-- Work to be completed --
Reproduce exactly the lines below, from the first through the one containing "This screenshot has height=1143, width=1568.", and nothing more.

-- Screenshot grounding data --

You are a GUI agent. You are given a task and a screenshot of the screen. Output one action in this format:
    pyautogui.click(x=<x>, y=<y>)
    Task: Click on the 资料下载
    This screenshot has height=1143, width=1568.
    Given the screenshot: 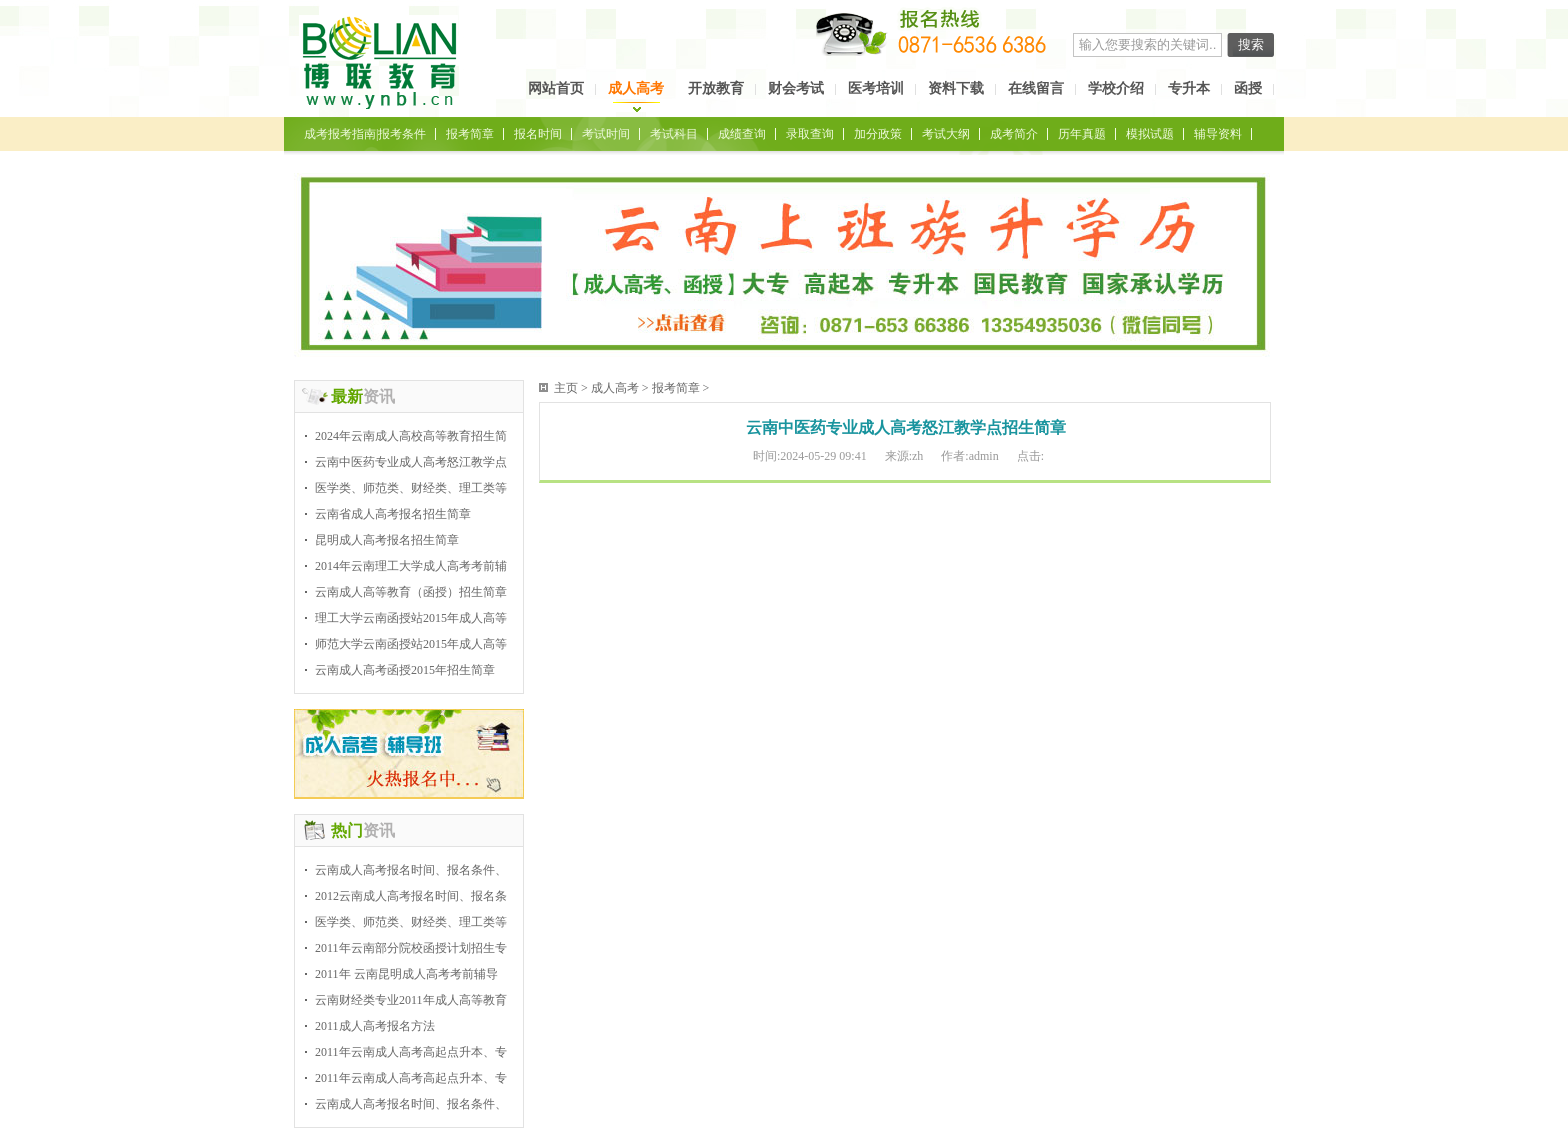 What is the action you would take?
    pyautogui.click(x=956, y=88)
    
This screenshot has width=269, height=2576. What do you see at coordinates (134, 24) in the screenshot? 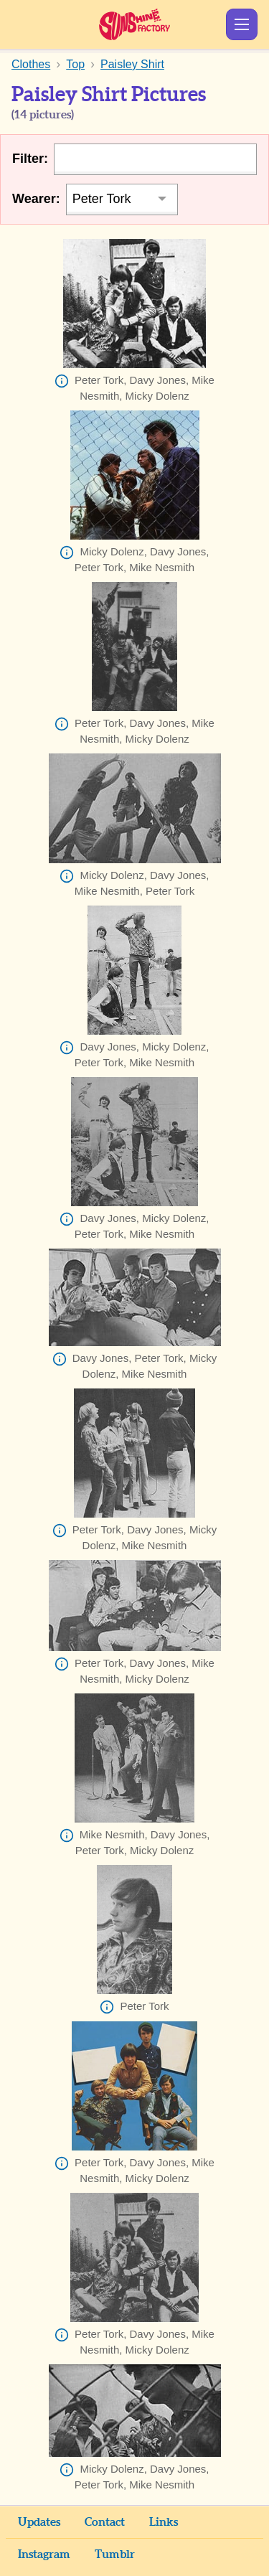
I see `Sunshine Factory` at bounding box center [134, 24].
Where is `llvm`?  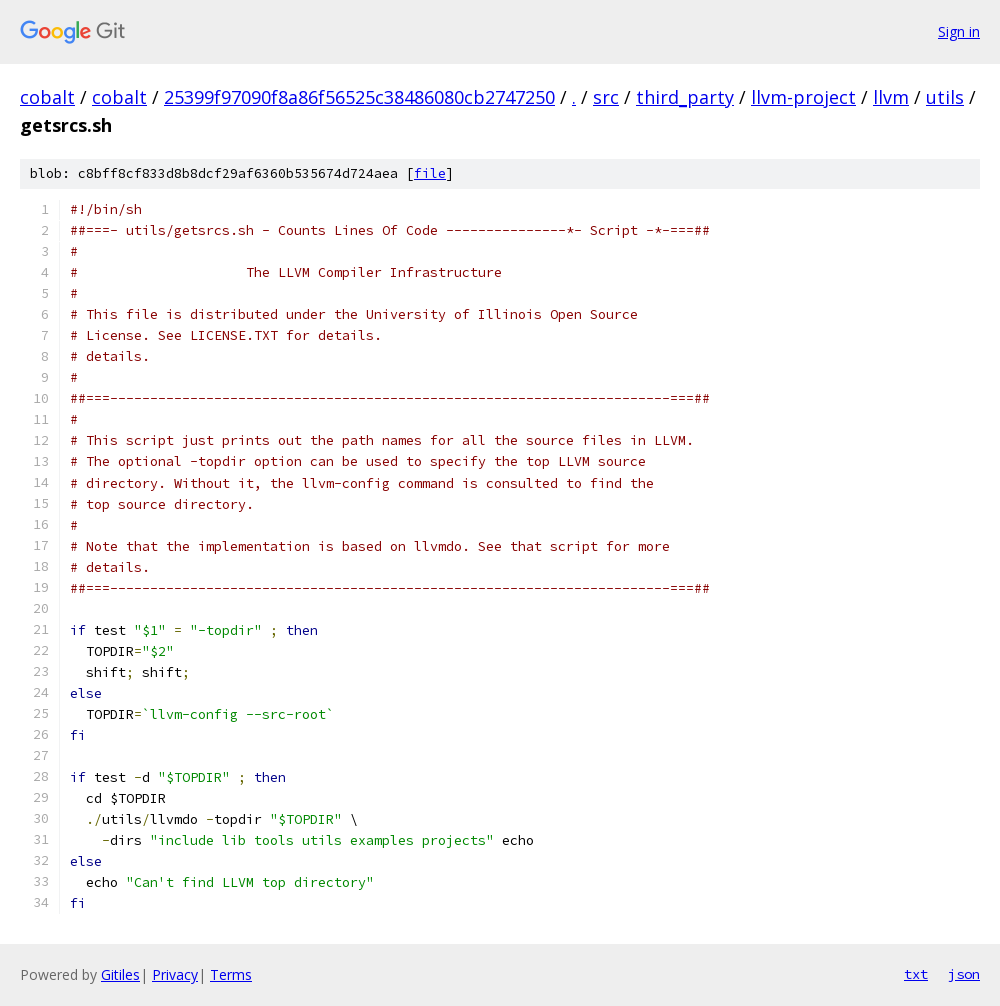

-- Your response --
You are a GUI agent. You are given a task and a screenshot of the screen. Output one action in this format:
    pyautogui.click(x=<x>, y=<y>)
    Task: Click on the 资料下载
    This screenshot has height=1143, width=1568.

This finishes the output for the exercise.